**WHAT IS EXPECTED:** Read the material below and tally how many lines hold the word "Pour", giving the number and nothing else.

**DATA SUPPLIED:**
---*---

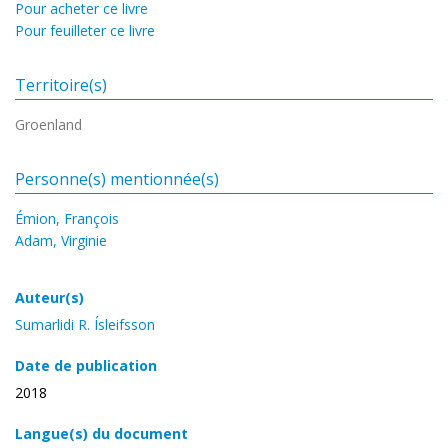
Pour acheter ce livre
Pour feuilleter ce livre
Territoire(s)
Groenland
Personne(s) mentionnée(s)
Émion, François
Adam, Virginie
Auteur(s)
Sumarlidi R. Ísleifsson
Date de publication
2018
Langue(s) du document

---*---

**TASK RESPONSE:** 2